Ukraine-Krieg: Ist der Pazifismus am Ende?

Monitor 12.05.2022 06:08 Min. UT Verfügbar bis 30.12.2099 Das Erste Von Georg Restle, Luisa Meyer

Georg Restle: "Aber erstmal zu einer Debatte, die das Land – mal wieder – spaltet. Je länger der Krieg in der Ukraine andauert, umso tiefer scheinen die Gräben in diesem Land zu werden, wenn es um die Frage geht, wie Deutschland der Ukraine helfen sollte. Weiter schwere Waffen für die Ukraine? Ja oder nein? Für viele Menschen führt diese Frage geradezu in eine innere Zerreißprobe. Vor allem für diejenigen, die wie ich mit der Friedensbewegung groß geworden sind. Taugen die alten Parolen jetzt noch von "Frieden schaffen ohne Waffen" oder "Schwertern zu Pflugscharen"? Anders gefragt, welche Antworten kann der Pazifismus überhaupt noch geben angesichts der grauenhaften Kriegsverbrechen in der Ukraine?"

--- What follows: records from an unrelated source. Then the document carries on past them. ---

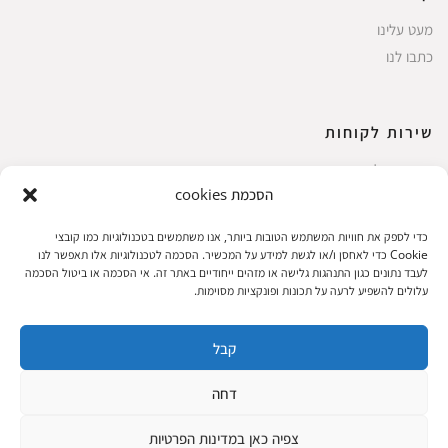
מעט עלינו
כתבו לנו
שירות לקוחות
החשבון שלי
הסכמת cookies
ביצוע רכישה
פריטים אהובים
כדי לספק את חוויות המשתמש הטובות ביותר, אנו משתמשים בטכנולוגיות כמו קובצי
עגלת קניות
Cookie כדי לאחסן ו/או לגשת למידע על המכשיר. הסכמה לטכנולוגיות אלו תאפשר לנו
לעבד נתונים כגון התנהגות גלישה או מזהים ייחודיים באתר זה. אי הסכמה או ביטול הסכמה
תקנון אתר
עלולים להשפיע לרעה על תכונות ופונקציות מסוימות.
קבל
שעות הפעילות: ראשון עד חמישי 8 עד 18| שישי 8 עד 15 | שבת 10 עד 17
דחה
© 2023 כל הזכיות שמורות להגלריה
פיתוח:
|
צפיה כאן במדינות הפרטיות
המקסיקנית
ThuyGuy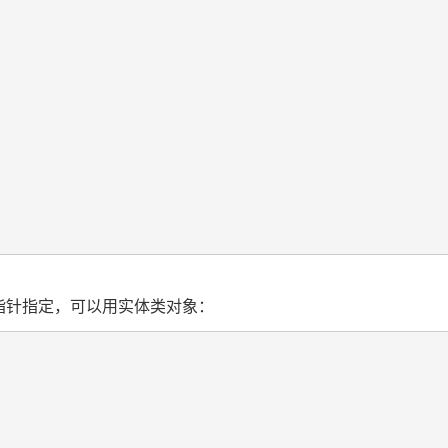
要使用指针指定，可以用实体类对象：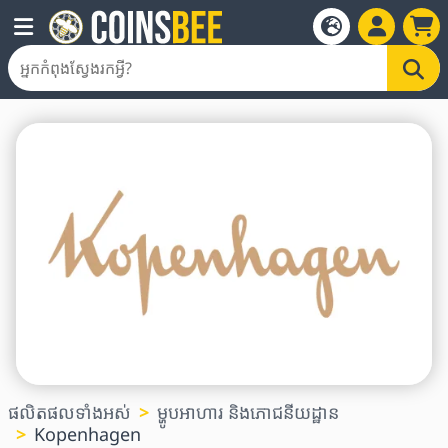
ផលិតផលទាំងអស់
ម្ហូបអាហារ និងភោជនីយដ្ឋាន
Kopenhagen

78 Tage Krieg – ein Angriffskrieg gegen einen souveränen Staat, ein Krieg gegen die Zivilbevölkerung. Ein andauerndes Kriegsverbrechen. Verantwortlich dafür: der russische Staat und sein oberster Repräsentant. Gibt es eine pazifistische Antwort auf diese Aggression oder hat der Pazifismus angesichts solcher Bilder ausgedient?

Margot Käßmann, Evangelische Theologin: "Das Ende des Pazifismus wurde schon oft beschrieben angesichts all der Kriege in dieser Welt, die stattfinden und angesichts derer immer wieder gesagt wird, jetzt muss die Waffe in die Hand genommen werden. Und ich bin dankbar, dass es noch Menschen gibt, die das durchhalten und sagen, trotz all dieser entsetzlichen Gräuel bleibe ich dabei, dass ich Waffen nicht als Lösung sehe."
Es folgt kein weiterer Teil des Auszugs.